How to make use of the GATHER_PLAN_STATISTICS hint

Performance Tuning

Use the gather_plan_statistics hint to view the optimizer’s estimation of rows vs. the actual returned number of rows.

Notice the case – gather_plan_statistics – I had trouble getting it to work when stated in capital letters as GATHER_PLAN_STATISTICS. So stick to lower case!

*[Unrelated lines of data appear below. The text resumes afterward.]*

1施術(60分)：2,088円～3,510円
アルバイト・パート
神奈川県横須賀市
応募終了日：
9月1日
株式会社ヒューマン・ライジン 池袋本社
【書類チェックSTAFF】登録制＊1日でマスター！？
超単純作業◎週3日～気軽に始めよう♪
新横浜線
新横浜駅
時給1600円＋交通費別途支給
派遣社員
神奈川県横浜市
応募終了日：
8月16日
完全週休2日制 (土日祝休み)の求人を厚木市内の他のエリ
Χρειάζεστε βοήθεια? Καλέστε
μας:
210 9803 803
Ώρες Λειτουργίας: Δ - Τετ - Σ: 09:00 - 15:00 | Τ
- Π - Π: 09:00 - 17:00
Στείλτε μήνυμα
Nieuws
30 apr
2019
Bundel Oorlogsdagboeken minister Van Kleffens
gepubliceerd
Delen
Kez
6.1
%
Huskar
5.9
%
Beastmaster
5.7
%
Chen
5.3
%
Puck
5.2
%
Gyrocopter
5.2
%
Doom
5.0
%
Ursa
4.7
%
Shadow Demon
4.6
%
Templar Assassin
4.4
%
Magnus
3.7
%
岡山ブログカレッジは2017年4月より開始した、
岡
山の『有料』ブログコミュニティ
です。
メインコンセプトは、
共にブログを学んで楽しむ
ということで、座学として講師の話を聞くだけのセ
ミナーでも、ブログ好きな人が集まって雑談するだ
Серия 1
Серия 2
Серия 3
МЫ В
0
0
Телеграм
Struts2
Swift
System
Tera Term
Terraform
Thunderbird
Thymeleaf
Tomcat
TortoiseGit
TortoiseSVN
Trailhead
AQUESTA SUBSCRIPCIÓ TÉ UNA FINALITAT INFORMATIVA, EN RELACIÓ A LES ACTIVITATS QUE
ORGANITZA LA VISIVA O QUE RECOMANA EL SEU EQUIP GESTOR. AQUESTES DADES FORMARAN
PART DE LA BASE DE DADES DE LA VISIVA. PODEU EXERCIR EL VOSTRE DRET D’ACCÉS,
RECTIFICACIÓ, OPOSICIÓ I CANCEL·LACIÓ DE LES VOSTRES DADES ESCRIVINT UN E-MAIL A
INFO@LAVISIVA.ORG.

Use the hint in the SELECT part of your query, for example:
select /*+ gather_plan_statistics */
from mytable t1 join mytable t2….

After the query has run to completion, check the cursor cache for the details of your specific SQL ID:
set linesize 200
set pagesize 0
select * from table
(dbms_xplan.display_cursor( ‘dnyrjuumj8psq’,1,’TYPICAL ALLSTATS LAST’));
exit
Example output:

Plan hash value: 4147659309


| Id | Operation | Name | Starts | E-Rows |E-Bytes| Cost (%CPU)| E-Time | A-Rows | A-Time | Buffers | Reads | OMem | 1Mem | Used-Mem |

| 0 | SELECT STATEMENT | | 1 | | | 1862 (100)| | 3012 |00:08:14.63 | 576K| 553K| | | |
| 1 | SORT ORDER BY | | 1 | 2 | 294 | 1862 (1)| 00:00:01 | 3012 |00:08:14.63 | 576K| 553K| 372K| 372K| 330K (0)|
|* 2 | FILTER | | 1 | | | | | 3012 |00:08:45.50 | 576K| 553K| | | |
| 3 | NESTED LOOPS | | 1 | 2 | 294 | 1861 (1)| 00:00:01 | 3012 |00:08:45.50 | 576K| 553K| | | |
| 4 | NESTED LOOPS | | 1 | 2 | 294 | 1861 (1)| 00:00:01 | 3012 |00:08:45.34 | 573K| 553K| | | |
| 5 | NESTED LOOPS | | 1 | 2 | 270 | 1859 (1)| 00:00:01 | 3012 |00:08:45.31 | 573K| 553K| | | |
|* 6 | TABLE ACCESS BY INDEX ROWID BATCHED| T1 | 1 | 1 | 31 | 3 (0)| 00:00:01 | 439 |00:00:00.27 | 89 | 73 | | | |
|* 7 | INDEX RANGE SCAN | T1_IDX4 | 1 | 4 | | 2 (0)| 00:00:01 | 440 |00:00:00.01 | 3 | 1 | | | |
|* 8 | TABLE ACCESS BY INDEX ROWID BATCHED| T2 | 439 | 2 | 208 | 1856 (1)| 00:00:01 | 3012 |00:08:54.15 | 573K| 553K| | | |
|* 9 | INDEX RANGE SCAN | T2_IDX4 | 439 | 23118 | | 69 (0)| 00:00:01 | 12M|00:00:54.73 | 38436 | 37439 | | | |
|* 10 | INDEX UNIQUE SCAN | T3_IDX1 | 3012 | 1 | | 0 (0)| | 3012 |00:00:00.01 | 9 | 2 | | | |

| 11 | TABLE ACCESS BY INDEX ROWID | T3 | 3012 | 1 | 12 | 1 (0)| 00:00:01 | 3012 |00:00:00.01 | 3012 | 2 | | | |

Notice the column “E-Rows”. It deviates substantially from the column A-Rows, which are the actual rows returned.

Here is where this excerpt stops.